With the above-described layout of the nozzle rows and the ultraviolet light irradiation units in the carriage 14, the period of time from when the color ink is deposited on the recording medium S to when the ultraviolet light is emitted by the ultraviolet light irradiation unit 160a is defined as a first time period, the period of time from when the clear ink is deposited on the recording medium S to when the ultraviolet light is emitted by the ultraviolet light irradiation unit 160b is defined as a second time period, and the second time period is equal to or shorter than the first time period. The clear ink is cured prior to sufficient leveling after the clear ink has been deposited. Thus, in accordance with the printing apparatus and the printing method of the embodiment, an image with an uneven surface may be formed so as to provide the textured image with a three-dimensional appearance, thereby allowing for an increase in the number of imaging effects provided by the printing apparatus.

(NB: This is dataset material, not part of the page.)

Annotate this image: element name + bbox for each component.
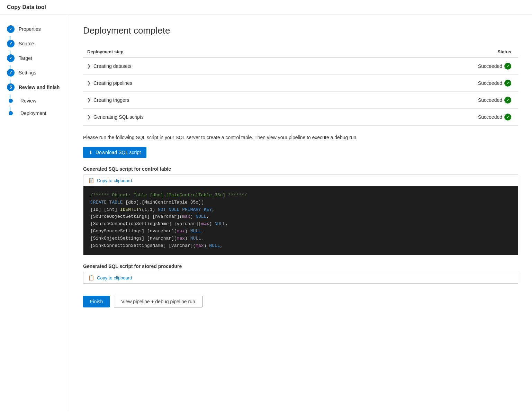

FIG. 4 is a cross-sectional view illustrating an ink ejection mechanism in the head unit 150. Here, the structure of a drive unit for ejecting ink from each nozzle in the head unit 150 will be described with reference to the figure.

The drive unit includes a plurality of piezoelectric elements 421, a stationary plate 423 to which a group of the piezoelectric elements 421 is fixed, and a flexible cable 424 for supplying electric power to each of the piezoelectric elements 421. Each of the piezoelectric elements 421 is fixed to the stationary plate 423 in the manner of a so-called cantilever. The stationary plate 423 is a plate-shaped member with rigidity capable of receiving a reaction force from the piezoelectric element 421. The flexible cable 424 is a sheet-shaped wiring substrate with flexibility and is electrically connected to the piezoelectric element 421 at a side face of a fixing end opposite the stationary plate 423. A head control section (not illustrated) which is a control IC for controlling driving of the piezoelectric elements 421 is mounted on a surface of the flexible cable 424. The head control section is provided for each nozzle group of the head.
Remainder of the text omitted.